I find Amity and Hostile Hipster Poser under
a street lamp. Amity looks scared, and Poser looks intense. I stand
in the shadows. Neither of them seems to notice me.

"You owe me," says Poser, looming over Amity.
"I got you that job at Dirk's club. I showed you how to be a woman.
Something other than the Amityville Horror."

Amity stands her ground. "You have a fiancée,
and I'm not going to help you keep cheating on her." Her voice is
low and firm.

"There was a time," he growls, taking another
step towards her, "that you didn't give a shit about my so-called
fiancée."

"I was just a kid, you asshole. I'd just lost
my parents, and I wasn't exactly brimming with healthy
self-esteem." He keeps moving towards her, and she keeps stepping
back until she's literally backed against the wall.

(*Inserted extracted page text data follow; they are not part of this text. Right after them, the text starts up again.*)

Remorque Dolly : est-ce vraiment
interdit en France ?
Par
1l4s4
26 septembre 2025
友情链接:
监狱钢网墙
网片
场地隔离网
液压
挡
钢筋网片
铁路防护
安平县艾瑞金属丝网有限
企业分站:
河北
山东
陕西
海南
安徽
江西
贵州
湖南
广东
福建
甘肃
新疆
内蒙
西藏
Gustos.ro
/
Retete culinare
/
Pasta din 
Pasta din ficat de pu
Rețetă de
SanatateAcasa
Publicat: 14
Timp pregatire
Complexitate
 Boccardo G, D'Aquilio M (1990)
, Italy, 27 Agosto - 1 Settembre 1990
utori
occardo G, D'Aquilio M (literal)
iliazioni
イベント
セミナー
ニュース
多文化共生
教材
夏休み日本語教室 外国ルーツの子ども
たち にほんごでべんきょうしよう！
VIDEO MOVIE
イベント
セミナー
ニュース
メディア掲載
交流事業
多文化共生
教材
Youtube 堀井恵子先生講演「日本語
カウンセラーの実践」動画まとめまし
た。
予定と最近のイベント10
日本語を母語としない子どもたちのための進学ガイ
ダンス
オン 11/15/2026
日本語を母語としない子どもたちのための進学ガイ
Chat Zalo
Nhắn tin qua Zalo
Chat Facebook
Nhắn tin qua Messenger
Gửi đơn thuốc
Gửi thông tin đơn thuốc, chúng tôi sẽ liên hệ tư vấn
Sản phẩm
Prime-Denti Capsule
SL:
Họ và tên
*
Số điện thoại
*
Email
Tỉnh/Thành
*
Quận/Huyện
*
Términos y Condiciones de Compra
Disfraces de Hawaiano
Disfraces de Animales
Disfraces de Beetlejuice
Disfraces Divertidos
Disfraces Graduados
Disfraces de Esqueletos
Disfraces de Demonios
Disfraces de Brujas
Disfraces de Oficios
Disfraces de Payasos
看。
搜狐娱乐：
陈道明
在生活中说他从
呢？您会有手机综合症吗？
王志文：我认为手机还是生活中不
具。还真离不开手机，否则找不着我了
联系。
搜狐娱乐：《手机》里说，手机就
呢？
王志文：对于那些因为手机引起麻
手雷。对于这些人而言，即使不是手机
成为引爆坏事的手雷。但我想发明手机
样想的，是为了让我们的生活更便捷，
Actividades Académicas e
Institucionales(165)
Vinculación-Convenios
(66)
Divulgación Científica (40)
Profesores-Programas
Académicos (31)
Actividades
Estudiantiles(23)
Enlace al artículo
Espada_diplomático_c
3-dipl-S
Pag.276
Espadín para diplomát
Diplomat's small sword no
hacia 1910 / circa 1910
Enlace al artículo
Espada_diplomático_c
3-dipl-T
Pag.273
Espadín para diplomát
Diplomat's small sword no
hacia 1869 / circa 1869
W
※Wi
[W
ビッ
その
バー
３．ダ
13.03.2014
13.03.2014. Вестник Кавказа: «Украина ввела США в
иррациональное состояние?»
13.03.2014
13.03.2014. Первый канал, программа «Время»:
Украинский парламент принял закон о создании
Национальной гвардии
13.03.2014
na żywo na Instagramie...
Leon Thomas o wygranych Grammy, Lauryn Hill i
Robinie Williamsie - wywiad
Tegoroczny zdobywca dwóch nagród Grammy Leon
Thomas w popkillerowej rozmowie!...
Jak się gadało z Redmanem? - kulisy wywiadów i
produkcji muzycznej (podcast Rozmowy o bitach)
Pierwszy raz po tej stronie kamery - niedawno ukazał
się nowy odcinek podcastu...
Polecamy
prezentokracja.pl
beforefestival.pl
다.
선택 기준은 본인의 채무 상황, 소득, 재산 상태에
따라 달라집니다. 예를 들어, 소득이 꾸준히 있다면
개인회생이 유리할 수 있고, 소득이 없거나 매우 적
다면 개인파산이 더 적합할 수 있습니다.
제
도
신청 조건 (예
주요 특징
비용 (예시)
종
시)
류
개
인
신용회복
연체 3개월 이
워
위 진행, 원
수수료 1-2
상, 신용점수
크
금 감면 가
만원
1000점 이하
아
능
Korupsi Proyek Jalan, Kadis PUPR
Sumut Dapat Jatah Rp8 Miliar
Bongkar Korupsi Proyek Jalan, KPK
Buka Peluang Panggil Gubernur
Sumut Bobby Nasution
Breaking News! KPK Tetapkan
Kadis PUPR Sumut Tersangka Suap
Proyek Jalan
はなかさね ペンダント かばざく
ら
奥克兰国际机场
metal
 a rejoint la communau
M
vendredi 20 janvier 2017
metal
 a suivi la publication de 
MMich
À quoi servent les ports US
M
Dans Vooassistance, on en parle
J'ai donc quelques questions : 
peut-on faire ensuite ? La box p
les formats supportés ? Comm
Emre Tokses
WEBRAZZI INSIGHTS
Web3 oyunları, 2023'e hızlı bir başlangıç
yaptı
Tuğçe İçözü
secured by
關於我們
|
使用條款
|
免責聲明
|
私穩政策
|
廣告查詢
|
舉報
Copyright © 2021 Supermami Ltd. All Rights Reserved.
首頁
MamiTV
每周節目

"You still haven't explained why you're
here," she says.

Now her voice is higher and tinged with fear.
Hot anger rushes through me. I position myself behind Poser, taking
care to stay in the shadows. When he reaches for Amity, I grab his
fake leather jacket and pull him into the darkness with me. We
grapple for a moment before he stumbles and drops onto the
pavement.

"Who the fuck are you?" he asks, rising
slowly to his feet.

"Her friend."

"Her friend?" He coughs up a wad of phlegm
and hawks it onto the ground in the general direction of Amity's
feet. "Good luck with that. Good fucking luck." I watch as he walks
away slowly, as if he has nothing to fear. I wonder what kind of
history he and Amity have together, and how things got so ugly.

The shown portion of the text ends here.